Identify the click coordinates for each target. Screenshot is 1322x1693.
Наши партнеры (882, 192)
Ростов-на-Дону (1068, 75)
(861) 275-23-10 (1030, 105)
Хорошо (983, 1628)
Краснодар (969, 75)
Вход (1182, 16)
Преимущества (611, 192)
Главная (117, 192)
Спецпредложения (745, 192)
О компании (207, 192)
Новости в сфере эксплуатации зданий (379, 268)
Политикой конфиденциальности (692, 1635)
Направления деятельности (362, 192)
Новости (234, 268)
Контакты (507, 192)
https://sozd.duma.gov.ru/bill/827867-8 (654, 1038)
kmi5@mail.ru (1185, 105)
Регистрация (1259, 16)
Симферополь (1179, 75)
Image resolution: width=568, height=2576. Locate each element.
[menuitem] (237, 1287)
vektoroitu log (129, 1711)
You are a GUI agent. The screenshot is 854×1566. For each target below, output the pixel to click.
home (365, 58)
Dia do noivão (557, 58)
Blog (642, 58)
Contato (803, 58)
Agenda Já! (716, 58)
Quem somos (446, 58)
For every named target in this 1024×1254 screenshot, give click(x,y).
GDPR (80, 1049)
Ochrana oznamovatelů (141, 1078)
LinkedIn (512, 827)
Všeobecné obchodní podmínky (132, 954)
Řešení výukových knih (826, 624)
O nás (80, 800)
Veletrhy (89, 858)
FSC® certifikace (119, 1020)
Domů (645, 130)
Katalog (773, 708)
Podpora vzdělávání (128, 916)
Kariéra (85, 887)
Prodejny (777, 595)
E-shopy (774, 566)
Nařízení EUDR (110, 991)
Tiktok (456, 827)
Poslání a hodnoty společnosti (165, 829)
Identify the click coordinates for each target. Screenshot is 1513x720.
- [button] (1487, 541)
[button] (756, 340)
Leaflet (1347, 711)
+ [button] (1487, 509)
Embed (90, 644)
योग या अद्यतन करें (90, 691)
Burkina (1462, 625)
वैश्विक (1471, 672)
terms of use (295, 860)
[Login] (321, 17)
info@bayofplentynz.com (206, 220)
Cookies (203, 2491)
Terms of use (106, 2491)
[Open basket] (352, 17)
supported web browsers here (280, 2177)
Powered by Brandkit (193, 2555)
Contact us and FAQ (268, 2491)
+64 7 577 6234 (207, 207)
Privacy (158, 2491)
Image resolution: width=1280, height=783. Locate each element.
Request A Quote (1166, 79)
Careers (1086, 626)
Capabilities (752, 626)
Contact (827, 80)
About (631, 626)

* * * * * * *

### What the task asks:
I'd like the entries above reproduced in full, exactly as they stand.

### Completed task:
Identify the click coordinates for each target. Screenshot is 1322x1693.
Наши партнеры (882, 192)
Ростов-на-Дону (1068, 75)
(861) 275-23-10 (1030, 105)
Хорошо (983, 1628)
Краснодар (969, 75)
Вход (1182, 16)
Преимущества (611, 192)
Главная (117, 192)
Спецпредложения (745, 192)
О компании (207, 192)
Новости в сфере эксплуатации зданий (379, 268)
Политикой конфиденциальности (692, 1635)
Направления деятельности (362, 192)
Новости (234, 268)
Контакты (507, 192)
https://sozd.duma.gov.ru/bill/827867-8 (654, 1038)
kmi5@mail.ru (1185, 105)
Регистрация (1259, 16)
Симферополь (1179, 75)
Image resolution: width=568, height=2576. Locate each element.
[menuitem] (237, 1287)
vektoroitu log (129, 1711)
You are a GUI agent. The screenshot is 854×1566. For each target below, output the pixel to click.
home (365, 58)
Dia do noivão (557, 58)
Blog (642, 58)
Contato (803, 58)
Agenda Já! (716, 58)
Quem somos (446, 58)
For every named target in this 1024×1254 screenshot, give click(x,y).
GDPR (80, 1049)
Ochrana oznamovatelů (141, 1078)
LinkedIn (512, 827)
Všeobecné obchodní podmínky (132, 954)
Řešení výukových knih (826, 624)
O nás (80, 800)
Veletrhy (89, 858)
FSC® certifikace (119, 1020)
Domů (645, 130)
Katalog (773, 708)
Podpora vzdělávání (128, 916)
Kariéra (85, 887)
Prodejny (777, 595)
E-shopy (774, 566)
Nařízení EUDR (110, 991)
Tiktok (456, 827)
Poslání a hodnoty společnosti (165, 829)
Identify the click coordinates for each target. Screenshot is 1513x720.
- [button] (1487, 541)
[button] (756, 340)
Leaflet (1347, 711)
+ [button] (1487, 509)
Embed (90, 644)
योग या अद्यतन करें (90, 691)
Burkina (1462, 625)
वैश्विक (1471, 672)
terms of use (295, 860)
[Login] (321, 17)
info@bayofplentynz.com (206, 220)
Cookies (203, 2491)
Terms of use (106, 2491)
[Open basket] (352, 17)
supported web browsers here (280, 2177)
Powered by Brandkit (193, 2555)
Contact us and FAQ (268, 2491)
+64 7 577 6234 (207, 207)
Privacy (158, 2491)
Image resolution: width=1280, height=783. Locate each element.
Request A Quote (1166, 79)
Careers (1086, 626)
Capabilities (752, 626)
Contact (827, 80)
About (631, 626)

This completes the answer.